States that have opted to expand their Medicaid programs since 2014 under the Affordable Care Act (Obamacare) have a much lower rate of lack of health insurance in their adult HIV populations, AJMC reports.

Additionally, according to a new study presented at the International AIDS Conference (AIDS 2020), which was held virtually last week, the Ryan White HIV/AIDS Program remains a vital source of health coverage, even for those who are privately insured.

Two researchers from the Kaiser Family Foundation, associate director of HIV policy Lindsey Dawson, MPP, and senior vice president and director of global health and HIV policy Jennifer Kates, PhD, MPA, reported findings from the study.

The researchers based their analysis in part on 2015 to 2018 data from the Centers for Disease Control and Prevention’s Medical Monitoring Project.

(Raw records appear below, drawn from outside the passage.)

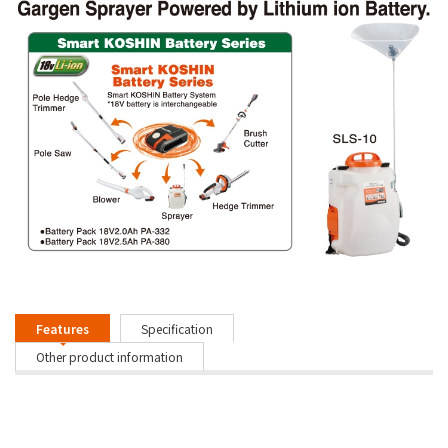
Features
Specification
Other product information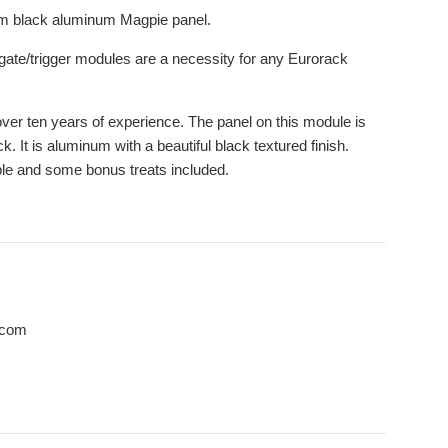
mium black aluminum Magpie panel.
ut gate/trigger modules are a necessity for any Eurorack
 over ten years of experience. The panel on this module is
It is aluminum with a beautiful black textured finish.
le and some bonus treats included.
.com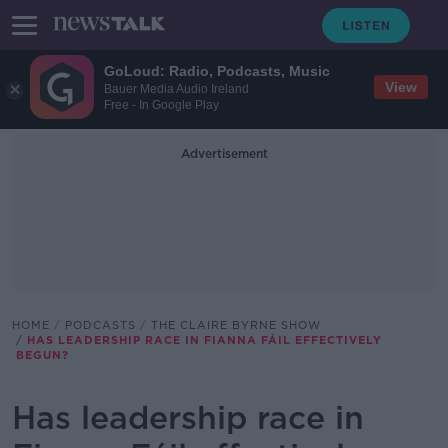
GoLoud: Radio, Podcasts, Music
View
Bauer Media Audio Ireland
Free - In Google Play
Advertisement
HOME
PODCASTS
THE CLAIRE BYRNE SHOW
HAS LEADERSHIP RACE IN FIANNA FÁIL EFFECTIVELY
BEGUN?
Has leadership race in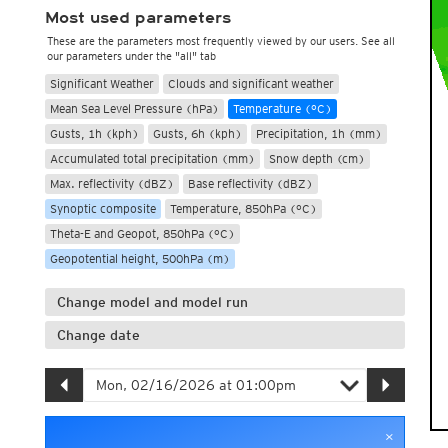
Most used parameters
These are the parameters most frequently viewed by our users. See all
our parameters under the "all" tab
Significant Weather
Clouds and significant weather
Mean Sea Level Pressure (hPa)
Temperature (°C)
Gusts, 1h (kph)
Gusts, 6h (kph)
Precipitation, 1h (mm)
Accumulated total precipitation (mm)
Snow depth (cm)
Max. reflectivity (dBZ)
Base reflectivity (dBZ)
Synoptic composite
Temperature, 850hPa (°C)
Theta-E and Geopot, 850hPa (°C)
Geopotential height, 500hPa (m)
Change model and model run
Change date
×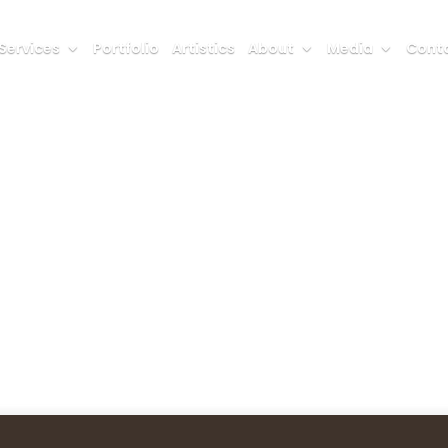
Services
Portfolio
Artistics
About
Media
Conta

In 2018, 40% of adults with HIV received insurance coverage through Medicaid, while 35% were privately insured, 8% had Medicare and 7% had another form of insurance, such as coverage through the Veteran’s Administration. Eleven percent were uninsured. This finding indicates that health coverage rates in the HIV population remained stable between 2015 and 2018.

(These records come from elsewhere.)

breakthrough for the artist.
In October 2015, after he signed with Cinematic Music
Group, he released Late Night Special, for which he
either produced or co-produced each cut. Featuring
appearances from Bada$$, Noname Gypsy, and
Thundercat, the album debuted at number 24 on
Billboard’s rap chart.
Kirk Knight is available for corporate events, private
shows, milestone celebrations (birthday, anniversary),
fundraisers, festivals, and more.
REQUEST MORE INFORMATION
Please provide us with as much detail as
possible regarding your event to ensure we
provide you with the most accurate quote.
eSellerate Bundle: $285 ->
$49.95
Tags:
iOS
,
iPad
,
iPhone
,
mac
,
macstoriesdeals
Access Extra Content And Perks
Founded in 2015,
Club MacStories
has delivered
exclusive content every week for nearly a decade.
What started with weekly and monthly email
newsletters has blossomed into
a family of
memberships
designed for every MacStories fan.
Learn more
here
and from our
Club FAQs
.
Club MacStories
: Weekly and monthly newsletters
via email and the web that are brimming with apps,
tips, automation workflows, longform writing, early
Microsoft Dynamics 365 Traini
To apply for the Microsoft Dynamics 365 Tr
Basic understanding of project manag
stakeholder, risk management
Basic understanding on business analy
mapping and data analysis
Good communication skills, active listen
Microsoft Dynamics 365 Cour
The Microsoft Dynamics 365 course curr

By comparison, 56% of the general U.S. population has private insurance coverage.

In the states that expanded their Medicaid programs, 46% of HIV-positive individuals were on Medicaid, 34% had private insurance and 15% had Medicare plus other coverage. In the states that did not expand Medicaid, those rates were 36%, 30% and 14%, respectively. In expansion states, 6% were uninsured, compared with 20% in the nonexpansion states.

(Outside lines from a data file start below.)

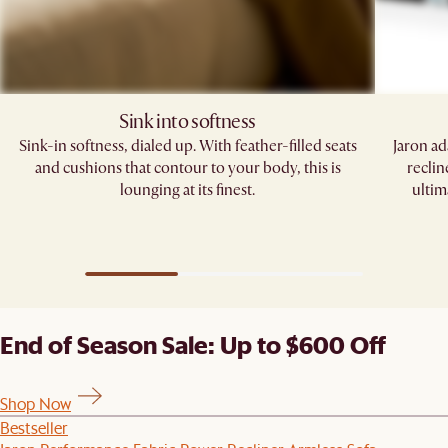
Sink into softness
Sink-in softness, dialed up. With feather-filled seats
Jaron ad
and cushions that contour to your body, this is
reclin
lounging at its finest.
ultim
End of Season Sale: Up to $600 Off
Shop Now
Bestseller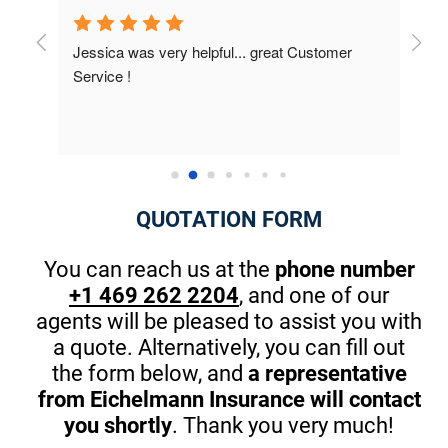
r 
I was very surprised on the results; I didn't 
Had 
know about how many discounts were available 
they 
to me. This is the first company that really 
best 
cared. The owner took the time at the end to 
Thank
introduce himself and gave me great pointers 
on th
for my kids that will start driving in one year. 
There are great apps to stop in browsing or 
QUOTATION FORM
texting while driving. (A MUST) Thanks Again! I 
am guilty sometimes as well.
You can reach us at the
phone number
+1 469 262 2204
, and one of our
agents will be pleased to assist you with
a quote. Alternatively, you can fill out
the form below, and
a representative
from Eichelmann Insurance will contact
you shortly
. Thank you very much!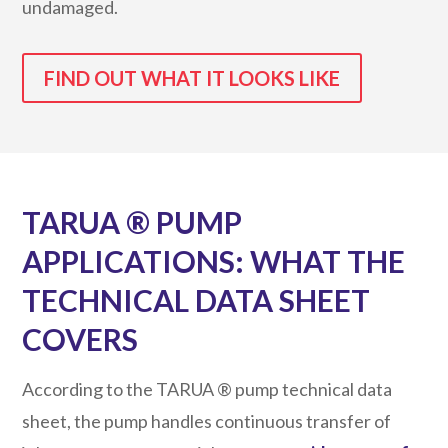
undamaged.
FIND OUT WHAT IT LOOKS LIKE
TARUA ® PUMP
APPLICATIONS: WHAT THE
TECHNICAL DATA SHEET
COVERS
According to the TARUA ® pump technical data
sheet, the pump handles continuous transfer of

The proportion of various subpopulations of people with HIV who were privately insured was 45% among whites, 39% among men, 23% among women, 31% among Blacks and 28% among Latinos.

Fifty-four percent of women and 36% of men had Medicaid. Fourteen percent of Blacks and 15% of Latinos were uninsured, compared with 4% of whites.

Forty-six percent of adults with HIV received medical care that was covered by Ryan White, including 82% of those who did not have insurance, 62% of those with Medicare and 38% of those with private insurance. Among those with private insurance, the proportion relying on Ryan White was 56% among those with an Obamacare health plan (called a marketplace plan) compared with 32% among those with employer-provided health coverage.

Those who received Ryan White–provided care, compared with those who did not, had higher rates of full suppression of HIV, including 75% versus 69% among those with private insurance, 64% versus 59% among those with Medicaid, 73% versus 67% among those with Medicare and 60% versus 54% among those without insurance.

In the study population as a whole, 68% of those with HIV had an undetectable viral load at their last test, and 62% had evidence indicating they had sustained fully suppressed virus over time.

“The findings from this study will provide the latest nationally representative data on insurance coverage of people with HIV in the U.S. as well as the relationship between coverage and viral suppression,” Dawson said. “Such data are critical for monitoring and assessing changes in the U.S. health financing landscape and their impact on the coverage and health of those with HIV.”